Tuesday, April 24, 2012

Berber in Libya and Egypt

I am glad to announce a new collaborative blog, in which I will be participating along with Marijn van Putten, Adam Benkato, and possibly others: Oriental Berber, on the Berber languages of Libya and Egypt. Not much there yet, but keep an eye out... The subject seems timely, with Berber having started to be used in Libyan media.

In other news, my Dardja etymology blog now features posts on the origins of zṛudiyya / sfənnariyya / xizzu (carrot), čina (orange), njəm (a kind of grass), jṛana (frog), and ʕətrus (billy-goat.)

Monday, April 16, 2012

Some updates: Darja etymologies, sub-Saharan loans, Libyco-Berber

Back again :)

I've often talked about why it's not enough for developing countries to use English or French as a working language for research and leave the majority of their own citizens in the dark. So I'm putting my money where my mouth is (so to speak) and starting a blog in Arabic focused on dialect etymology, a subject rife with popular misconceptions: الأصول التاريخية للدارجة الجزائرية (Historical Origins of the Algerian Dialect).
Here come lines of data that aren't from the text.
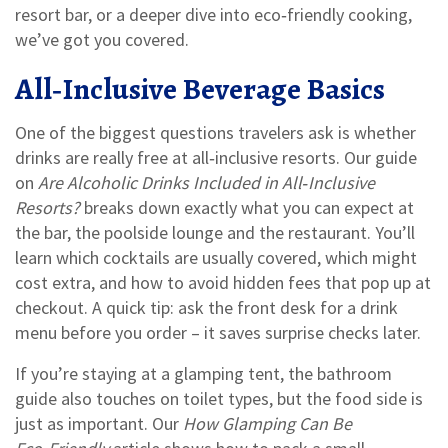
resort bar, or a deeper dive into eco‑friendly cooking,
we’ve got you covered.
All‑Inclusive Beverage Basics
One of the biggest questions travelers ask is whether
drinks are really free at all‑inclusive resorts. Our guide
on
Are Alcoholic Drinks Included in All‑Inclusive
Resorts?
breaks down exactly what you can expect at
the bar, the poolside lounge and the restaurant. You’ll
learn which cocktails are usually covered, which might
cost extra, and how to avoid hidden fees that pop up at
checkout. A quick tip: ask the front desk for a drink
menu before you order – it saves surprise checks later.
If you’re staying at a glamping tent, the bathroom
guide also touches on toilet types, but the food side is
just as important. Our
How Glamping Can Be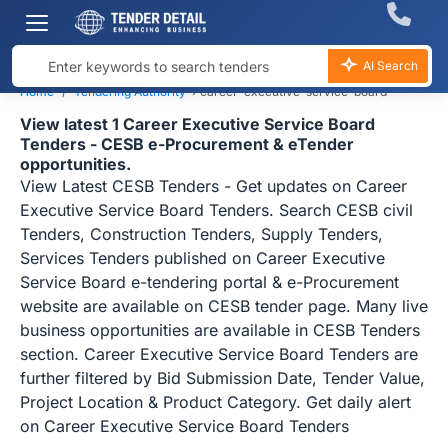
AI Search
Home
Tendering Authority
›
career-executive-service-board
View latest 1 Career Executive Service Board
Tenders - CESB e-Procurement & eTender
opportunities.
View Latest CESB Tenders - Get updates on Career
Executive Service Board Tenders. Search CESB civil
Tenders, Construction Tenders, Supply Tenders,
Services Tenders published on Career Executive
Service Board e-tendering portal & e-Procurement
website are available on CESB tender page. Many live
business opportunities are available in CESB Tenders
section. Career Executive Service Board Tenders are
further filtered by Bid Submission Date, Tender Value,
Project Location & Product Category. Get daily alert
on Career Executive Service Board Tenders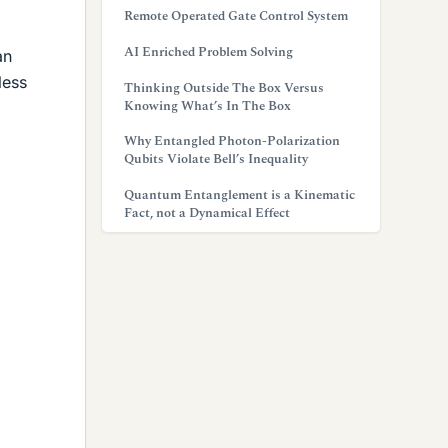
Remote Operated Gate Control System
AI Enriched Problem Solving
an
less
Thinking Outside The Box Versus
Knowing What’s In The Box
Why Entangled Photon-Polarization
Qubits Violate Bell’s Inequality
Quantum Entanglement is a Kinematic
Fact, not a Dynamical Effect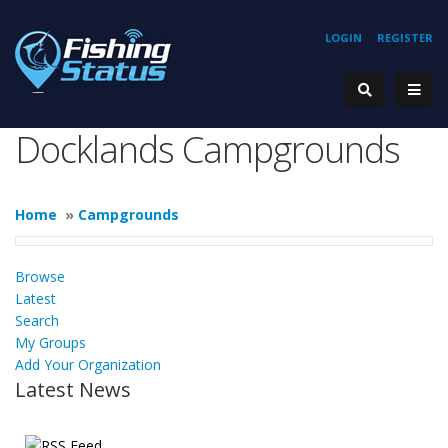
LOGIN
REGISTER
Docklands Campgrounds
Home
»
Campgrounds
Browse
Latest
Search
My Groups
Add Your Organization
Latest News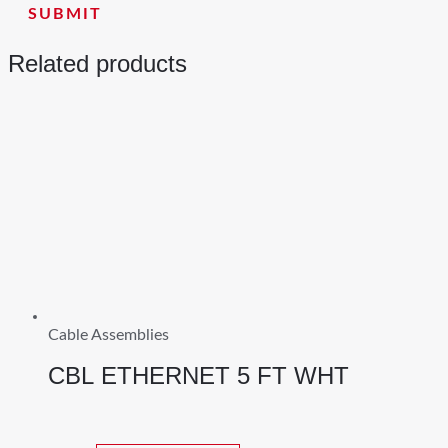
Related products
Cable Assemblies
CBL ETHERNET 5 FT WHT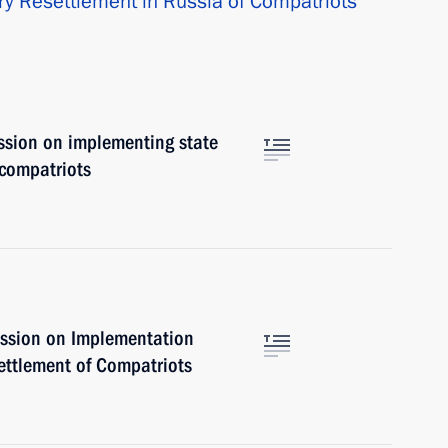
ry Resettlement in Russia of Compatriots
ssion on implementing state
 compatriots
ssion on Implementation
ettlement of Compatriots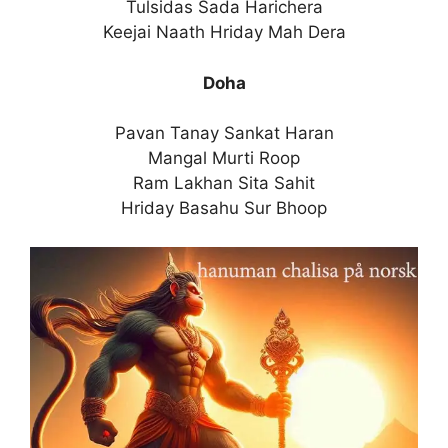
Tulsidas Sada Harichera
Keejai Naath Hriday Mah Dera
Doha
Pavan Tanay Sankat Haran
Mangal Murti Roop
Ram Lakhan Sita Sahit
Hriday Basahu Sur Bhoop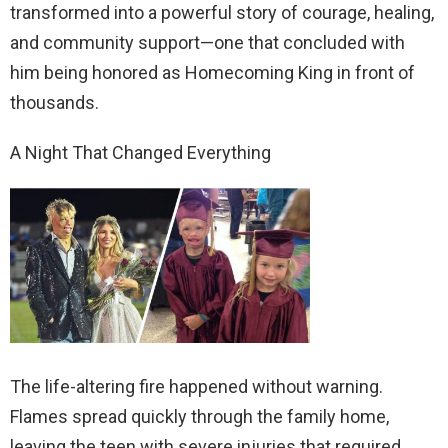
transformed into a powerful story of courage, healing,
and community support—one that concluded with
him being honored as Homecoming King in front of
thousands.
A Night That Changed Everything
The life-altering fire happened without warning.
Flames spread quickly through the family home,
leaving the teen with severe injuries that required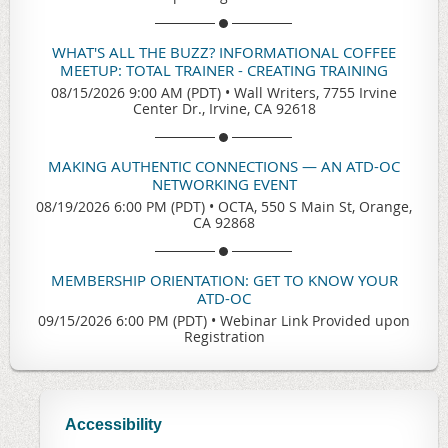
WHAT'S ALL THE BUZZ? INFORMATIONAL COFFEE
MEETUP: TOTAL TRAINER - CREATING TRAINING
08/15/2026 9:00 AM (PDT)
•
Wall Writers, 7755 Irvine
Center Dr., Irvine, CA 92618
MAKING AUTHENTIC CONNECTIONS — AN ATD-OC
NETWORKING EVENT
08/19/2026 6:00 PM (PDT)
•
OCTA, 550 S Main St, Orange,
CA 92868
MEMBERSHIP ORIENTATION: GET TO KNOW YOUR
ATD-OC
09/15/2026 6:00 PM (PDT)
•
Webinar Link Provided upon
Registration
Accessibility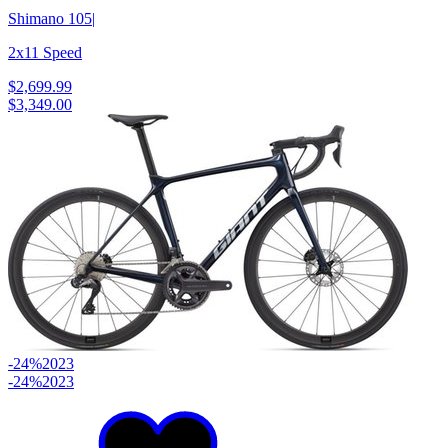
Shimano 105
|
2x11 Speed
$2,699.99
$3,349.00
-24%
2023
-24%
2023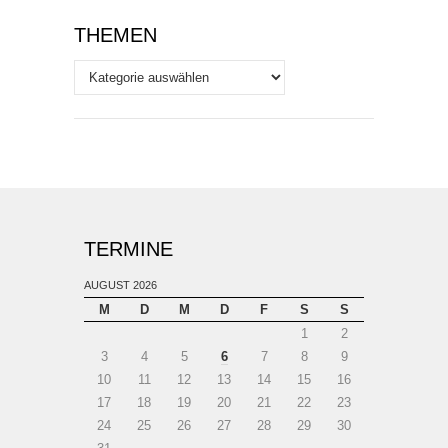
THEMEN
Themen
TERMINE
AUGUST 2026
M
D
M
D
F
S
S
1
2
3
4
5
6
7
8
9
10
11
12
13
14
15
16
17
18
19
20
21
22
23
24
25
26
27
28
29
30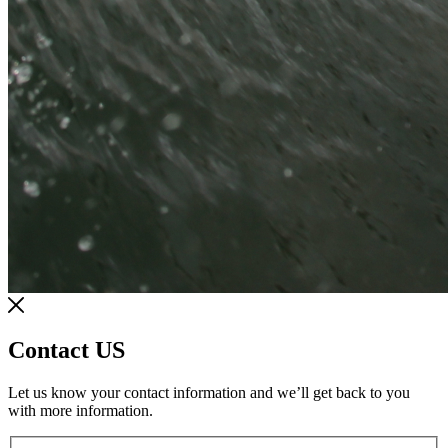
Contact US
Let us know your contact information and we’ll get back to you
with more information.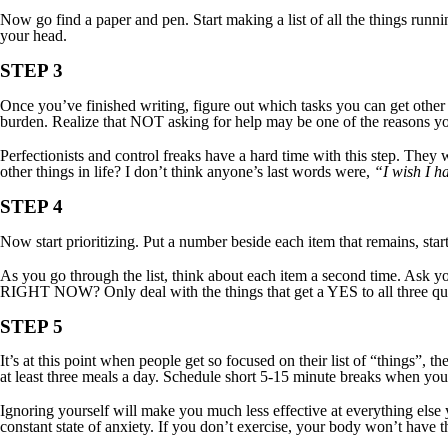
Now go find a paper and pen. Start making a list of all the things runni
your head.
STEP 3
Once you’ve finished writing, figure out which tasks you can get other
burden. Realize that NOT asking for help may be one of the reasons yo
Perfectionists and control freaks have a hard time with this step. They w
other things in life? I don’t think anyone’s last words were,
“I wish I ha
STEP 4
Now start prioritizing. Put a number beside each item that remains, star
As you go through the list, think about each item a second time. As
RIGHT NOW? Only deal with the things that get a YES to all three qu
STEP 5
It’s at this point when people get so focused on their list of “things”,
at least three meals a day. Schedule short 5-15 minute breaks when you c
Ignoring yourself will make you much less effective at everything else 
constant state of anxiety. If you don’t exercise, your body won’t have 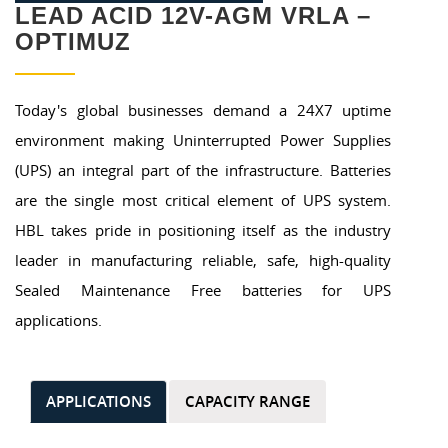
LEAD ACID 12V-AGM VRLA –
OPTIMUZ
Today's global businesses demand a 24X7 uptime
environment making Uninterrupted Power Supplies
(UPS) an integral part of the infrastructure. Batteries
are the single most critical element of UPS system.
HBL takes pride in positioning itself as the industry
leader in manufacturing reliable, safe, high-quality
Sealed Maintenance Free batteries for UPS
applications.
APPLICATIONS
CAPACITY RANGE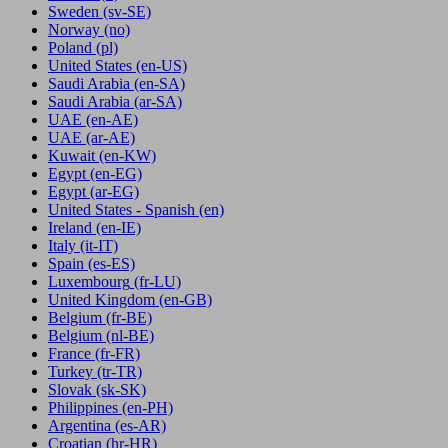
Sweden
(sv-SE)
Norway
(no)
Poland
(pl)
United States
(en-US)
Saudi Arabia
(en-SA)
Saudi Arabia
(ar-SA)
UAE
(en-AE)
UAE
(ar-AE)
Kuwait
(en-KW)
Egypt
(en-EG)
Egypt
(ar-EG)
United States - Spanish
(en)
Ireland
(en-IE)
Italy
(it-IT)
Spain
(es-ES)
Luxembourg
(fr-LU)
United Kingdom
(en-GB)
Belgium
(fr-BE)
Belgium
(nl-BE)
France
(fr-FR)
Turkey
(tr-TR)
Slovak
(sk-SK)
Philippines
(en-PH)
Argentina
(es-AR)
Croatian
(hr-HR)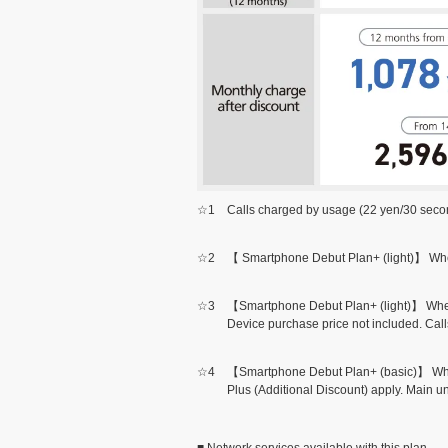
☆1
Calls charged by usage (22 yen/30 second
☆2
【 Smartphone Debut Plan+ (light)】 When 
☆3
【Smartphone Debut Plan+ (light)】 When B
Device purchase price not included. Call
☆4
【Smartphone Debut Plan+ (basic)】 When 
Plus (Additional Discount) apply. Main un
■ Network services available with this plan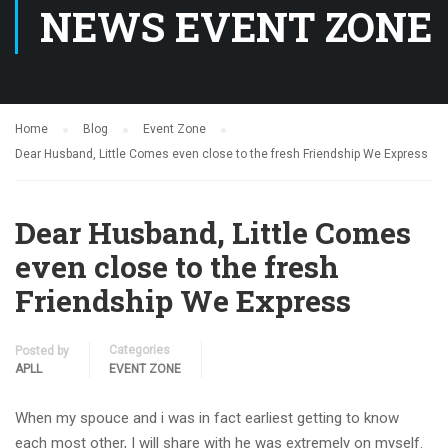
NEWS EVENT ZONE
Home
Blog
Event Zone
Dear Husband, Little Comes even close to the fresh Friendship We Express
Dear Husband, Little Comes
even close to the fresh
Friendship We Express
Categories
Posted by
APLL
EVENT ZONE
When my spouce and i was in fact earliest getting to know
each most other, I will share with he was extremely on myself.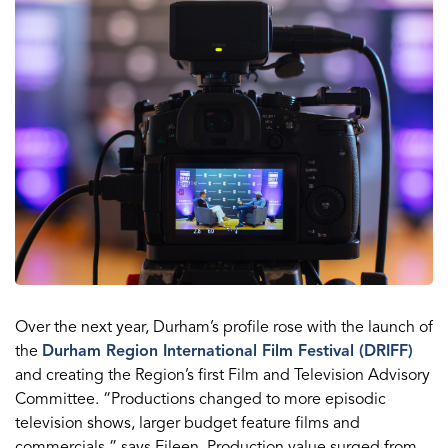
Over the next year, Durham’s profile rose with the launch of
the
Durham Region International Film Festival (DRIFF)
and creating the Region’s first Film and Television Advisory
Committee. “Productions changed to more episodic
television shows, larger budget feature films and
commercials,” says Eileen. Production value surged from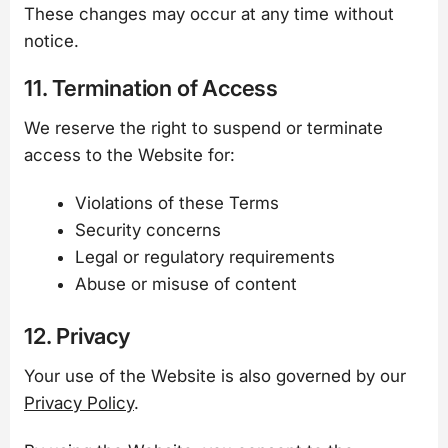
These changes may occur at any time without
notice.
11. Termination of Access
We reserve the right to suspend or terminate
access to the Website for:
Violations of these Terms
Security concerns
Legal or regulatory requirements
Abuse or misuse of content
12. Privacy
Your use of the Website is also governed by our
Privacy Policy
.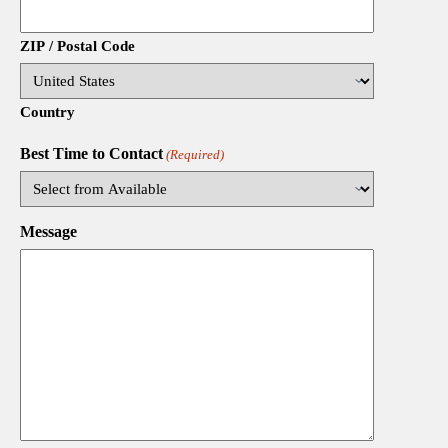
ZIP / Postal Code
Country
Best Time to Contact
(Required)
Message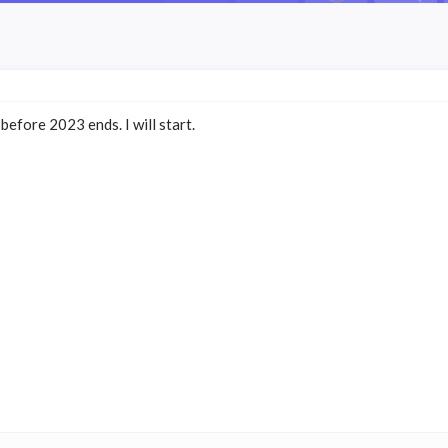
efore 2023 ends. I will start.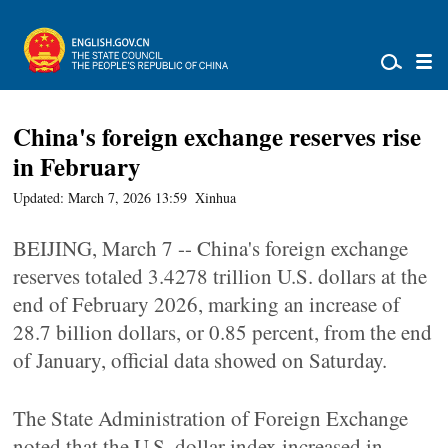
China's foreign exchange reserves rise
in February
Updated: March 7, 2026 13:59
Xinhua
BEIJING, March 7 -- China's foreign exchange
reserves totaled 3.4278 trillion U.S. dollars at the
end of February 2026, marking an increase of
28.7 billion dollars, or 0.85 percent, from the end
of January, official data showed on Saturday.
The State Administration of Foreign Exchange
noted that the U.S. dollar index increased in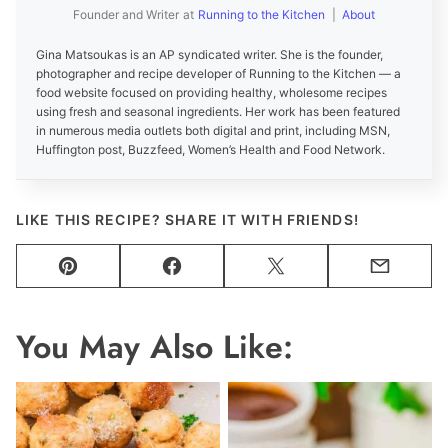
Founder and Writer
at
Running to the Kitchen
|
About
Gina Matsoukas is an AP syndicated writer. She is the founder,
photographer and recipe developer of Running to the Kitchen — a
food website focused on providing healthy, wholesome recipes
using fresh and seasonal ingredients. Her work has been featured
in numerous media outlets both digital and print, including MSN,
Huffington post, Buzzfeed, Women’s Health and Food Network.
LIKE THIS RECIPE? SHARE IT WITH FRIENDS!
Pin
Facebook
Tweet
Email
You May Also Like: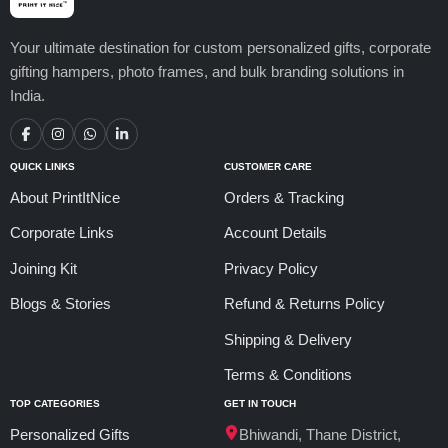
Your ultimate destination for custom personalized gifts, corporate
gifting hampers, photo frames, and bulk branding solutions in
India.
QUICK LINKS
CUSTOMER CARE
About PrintItNice
Orders & Tracking
Corporate Links
Account Details
Joining Kit
Privacy Policy
Blogs & Stories
Refund & Returns Policy
Shipping & Delivery
Terms & Conditions
TOP CATEGORIES
GET IN TOUCH
Personalized Gifts
Bhiwandi, Thane District,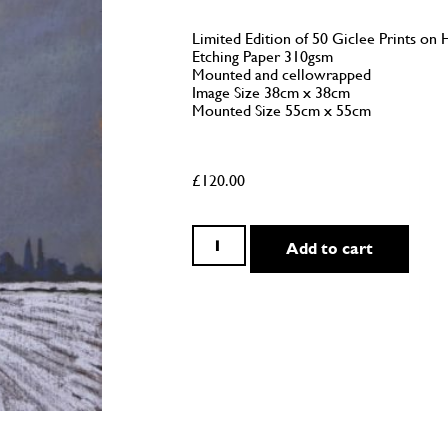
Limited Edition of 50 Giclee Prints 
Etching Paper 310gsm
Mounted and cellowrapped
Image Size 38cm x 38cm
Mounted Size 55cm x 55cm
£
120.00
Add to cart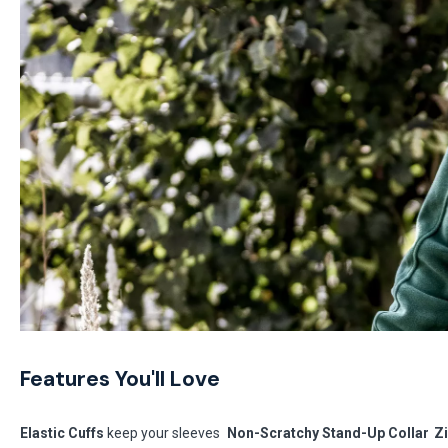
Features You'll Love
Elastic Cuffs
keep your sleeves
Non-Scratchy Stand-Up Collar
Z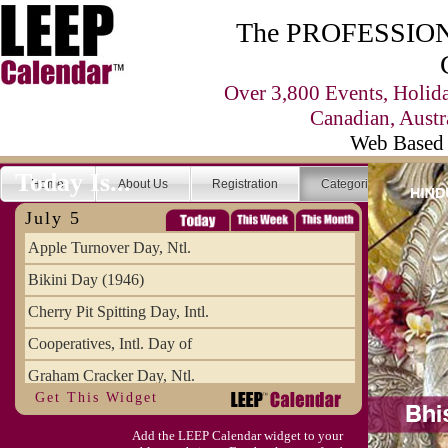
The PROFESSIONA
Over 3,800 Events, Holid
Canadian, Austr
Web Based 
Today Is...
Home
About Us
Registration
Categories
Se
July 5
Apple Turnover Day, Ntl.
Bikini Day (1946)
Cherry Pit Spitting Day, Intl.
Cooperatives, Intl. Day of
Graham Cracker Day, Ntl.
Get This Widget
Hargobind (1595) (S)
Add the LEEP Calendar widget to your
Hop-a-Park Day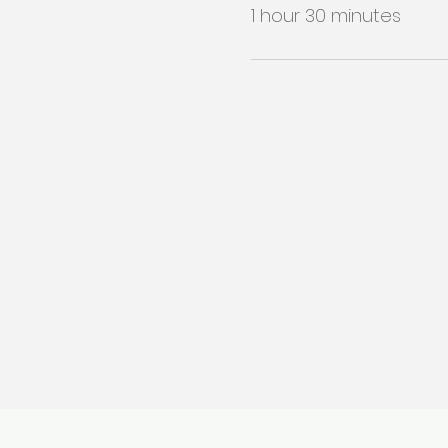
1 hour 30 minutes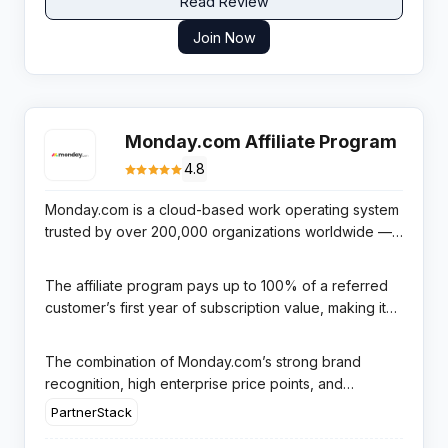
Read Review
Join Now
Monday.com Affiliate Program
4.8
Monday.com is a cloud-based work operating system
trusted by over 200,000 organizations worldwide —
from funded startups to Fortune 500 enterprises —
offering project management, workflow automation,
The affiliate program pays up to 100% of a referred
CRM, and team collaboration tools in one powerful,
customer’s first year of subscription value, making it
highly visual platform.
one of the most generous commission structures in
the entire SaaS affiliate landscape. Managed through
The combination of Monday.com’s strong brand
PartnerStack with a 90-day resetting cookie window,
recognition, high enterprise price points, and
affiliates benefit from enterprise-grade tracking and
exceptional commission structure makes this program
PartnerStack
transparent monthly reporting.
a top choice for business, productivity, and project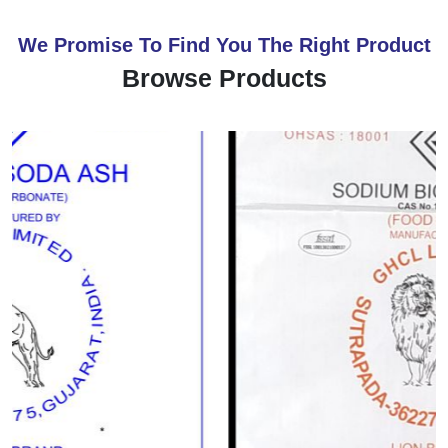
We Promise To Find You The Right Product
Browse Products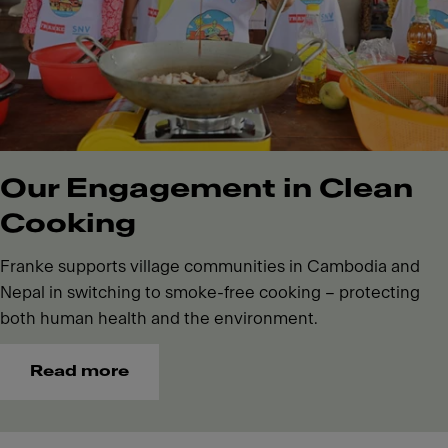
Our Engagement in Clean
Cooking
Franke supports village communities in Cambodia and
Nepal in switching to smoke-free cooking – protecting
both human health and the environment.
Read more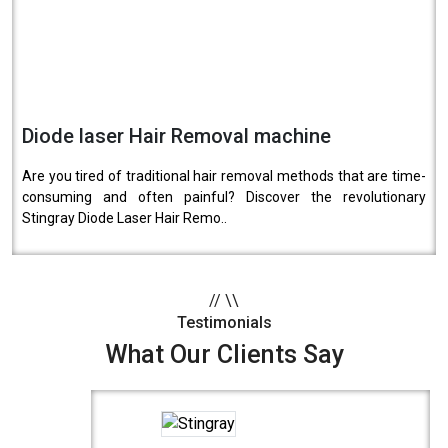
Diode laser Hair Removal machine
Are you tired of traditional hair removal methods that are time-
consuming and often painful? Discover the revolutionary
Stingray Diode Laser Hair Remo..
//
\\
Testimonials
What Our Clients Say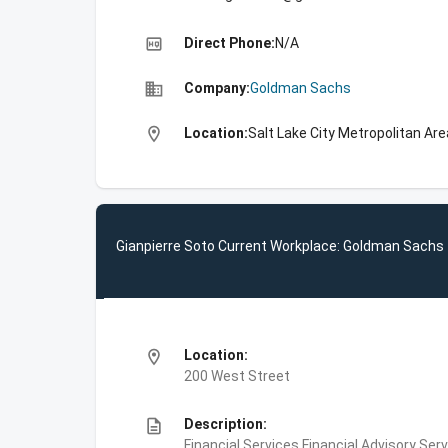
high_quality
Direct Phone:
N/A
business
Company:
Goldman Sachs
location_on
Location:
Salt Lake City Metropolitan Are
Gianpierre Soto Current Workplace: Goldman Sachs
location_on
Location:
200 West Street
description
Description:
Financial Services,Financial Advisory Ser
Some of this blog's readers may be interested.

I've written up a finding first posted here - Songhay words in El-Jadida, Morocco - as part of a recently submitted article on sub-Saharan loanwords into North African Arabic. (There aren't many, but more than you might think: one of them, شطة šaṭṭa "Cayenne pepper" from Hausa cìttā, has even made it into Modern Standard Arabic via Egyptian dialect, and another, كابوية kābūya "pumpkin" from Hausa kàbēwā̀, is quite widespread in Algeria.)

MNAMON have posted a video of my talk about Libyco-Berber at Pisa - if you can stand the poor delivery, the content may be interesting. Among other things, I discuss the question of where LB fits into the Berber family tree.